• **Problem details**
Reproduce the data below word for word, setting aside any picture it holds.

• **Supplied entries**

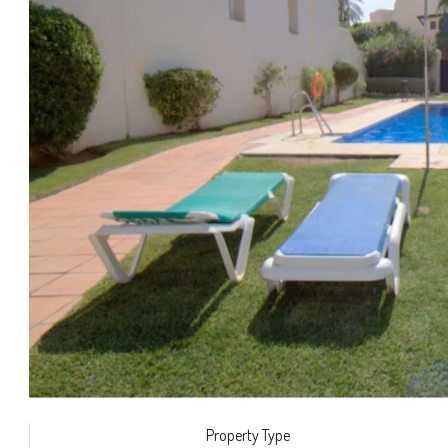
Property Type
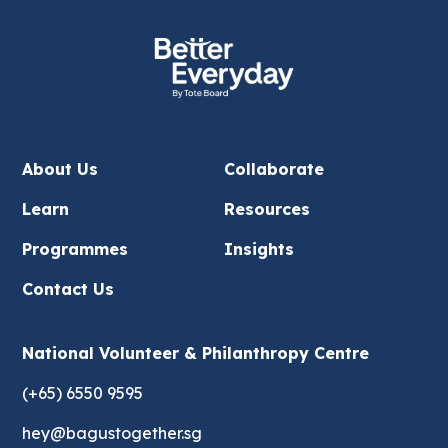
About Us
Collaborate
Learn
Resources
Programmes
Insights
Contact Us
National Volunteer & Philanthropy Centre
(+65) 6550 9595
hey@bagustogether.sg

• **Answer section**
Property Type
About Us
Collaborate
Learn
Resources
Programmes
Insights
Contact Us
National Volunteer & Philanthropy Centre
(+65) 6550 9595
hey@bagustogether.sg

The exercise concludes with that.